Affiliation:
1. Computer Science & Engineering, Indian Institute of Technology Delhi, New Delhi, India
2. Computer Science and Engineering, Indian Institute of Technology Delhi, New Delhi, India
Abstract
Deep neural networks (DNNs) have been widely adopted, owing to break-through performance and high accuracy. DNNs exhibit varying memory behavior involving specific and recognizable memory access patterns and access intensity, depending on the selected data reuse in different layers. Such applications have high memory bandwidth demands due to aggressive computations, performing several billion-floating-point-operations-per-second (BFLOPs). 3D DRAMs, providing very high memory access bandwidth, are extensively employed to break the
memory wall
, bridging the gap between compute and memory while running DNNs. However, the vertical integration in 3D DRAM introduces serious thermal issues, resulting from high power density and close proximity of memory cells, and requires dynamic thermal management (DTM).

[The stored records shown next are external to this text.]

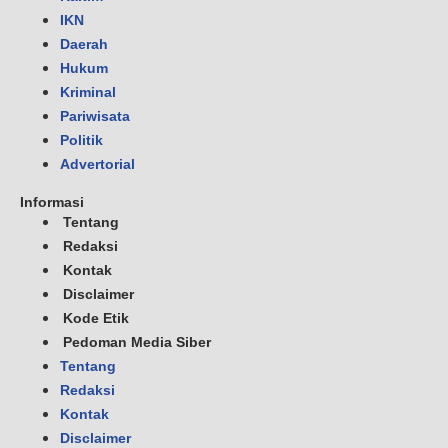
IKN
Daerah
Hukum
Kriminal
Pariwisata
Politik
Advertorial
Informasi
Tentang
Redaksi
Kontak
Disclaimer
Kode Etik
Pedoman Media Siber
Tentang
Redaksi
Kontak
Disclaimer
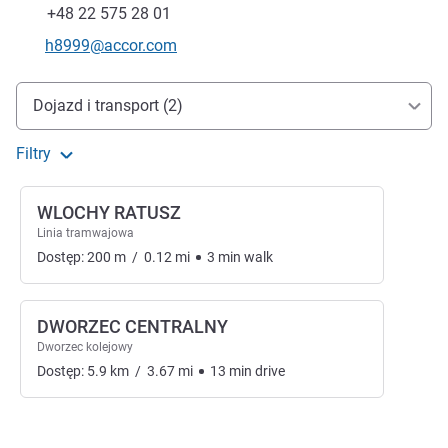
Faks
+48 22 575 28 01
Kontaktowy adres e-mail
h8999@accor.com
Dojazd i transport
Dojazd i transport (2)
Filtry
WLOCHY RATUSZ
Linia tramwajowa
Dostęp:
200
m
/
0.12
mi
3
min
walk
DWORZEC CENTRALNY
Dworzec kolejowy
Dostęp:
5.9
km
/
3.67
mi
13
min
drive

To unleash the true potential of 3D DRAM and exploit the enormous bandwidth under thermal constraints, there is a need to intelligently map the DNN application’s data across memory channels, pseudo-channels, and banks, minimizing the effective memory latency and reducing the thermal-induced application slowdown. The specific memory access patterns exhibited by a DNN layer execution are crucial to determine a favorable data mapping method for 3D DRAM dies that potentially causes minimal thermal impact and also maximizes DRAM bandwidth utilization. In this work, we propose an application-aware and thermal-sensitive data mapping that intelligently assigns portions of the 3D DRAM to DNN layers, leveraging the knowledge about layer’s memory access patterns and minimizing DTM-induced performance overheads. Additionally, we also deploy a DRAM low-power states based DTM mechanism to keep the 3D DRAM within safe thermal limits. Using our proposal, we observe a performance improvement of 1% to 61%, and memory energy savings of 1% to 55% for popular DNNs over state-of-the-art DTM strategies while running DNN inference.